キリストの降誕 〔カタリーナ・エンメリック〕 | 瑞霊に倣いて

瑞霊に倣いて

  
  『霊界物語』が一組あれば、これを 種 にしてミロクの世は実現できる。 
                            (出口王仁三郎)  

・福者アンナ・カタリーナ・エンメリック(18世紀、ドイツ)の幻視より

 

 “二人は崩れた城壁の間を通り抜けて道を歩いて行った。丘の前にはさまざまな木が立ちならび、その丘に一つの洞穴があった。そこがヨゼフの考えていた場所であった。近くには人家もなく、その洞穴の一方は荒壁になっていた。ヨゼフはこれまでベツレヘムでは親切にもてなされるだろうと何度も話していたので非常に悲しみ、また心の中で恥ずかしく思っていた。

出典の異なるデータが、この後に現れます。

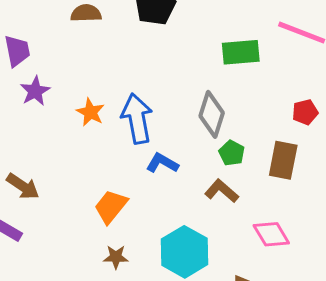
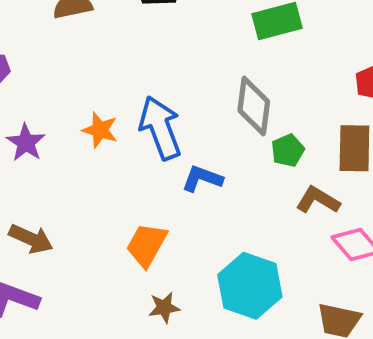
purple star: (35, 91) -> (26, 143), moved
green pentagon: (232, 153) -> (288, 150), turned 30
brown L-shape: (222, 191) -> (318, 200), moved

 洞穴の前には庇(ひさし)があった。その下にヨゼフはろばを入れ、またマリアのために心地の良い場所を用意した。

 二人がここに来たのは八時頃で、既にあたりは闇に閉ざされていた。ヨゼフは灯をつけて洞穴に入った。入り口は非常に狭かった。

 蘆のように太い、いろいろの種類の藁が厚く壁に立てかけてあり、その上に褐色のむしろが掛けてあった。そのさらに奥の洞穴の部分はまったく乱雑であった。

 ヨゼフはその中でマリアの寝場所となるだけの広さを片付けた。マリアは敷物の上に坐り、自分の荷物を脇に置いてそれによりかかった。

 ろばも中に入れられた。ヨゼフはランプを壁に掛けた。

 マリアが腰を下ろしてから、ヨゼフはふたたび野原に行き、水嚢に水を満たすため小さな流れに浸した。それから町へ行って、小さな鉢と旅袋をたずさえてきた。洞穴の入り口で火をたき、また水を満たした水嚢を持ち帰って食事の用意をした。食事がすんでからマリアは蘆のしとねに敷物を拡げてやすんだ。ヨゼフも自分の寝床を洞穴の入り口に設け、もう一度町へ出掛けて行った。かれは洞穴の入口をすき間風が入らないようにすべてふさいだ。

 マリアはひざまずいて祈ってから敷物の上に横になり、荷物の上に両腕を添えて頭をもたれかけた。

 

 ヨゼフは町から衣類や干した果物を持ってきた。かれがもどって来た時、マリアはわたしの時が今夜に近づいていると言った。そしてヨゼフに、宿を貸そうとしなかった薄情な人々のため一緒に祈ってくれるよう頼んだ。ヨゼフは町に行って二、三人の女の人を頼んで来ようと言ったが、マリアはそれを断り、出産の助けは一人もいらないからと答えた。それでかれはマリアを残し、自分の寝場所へ行った。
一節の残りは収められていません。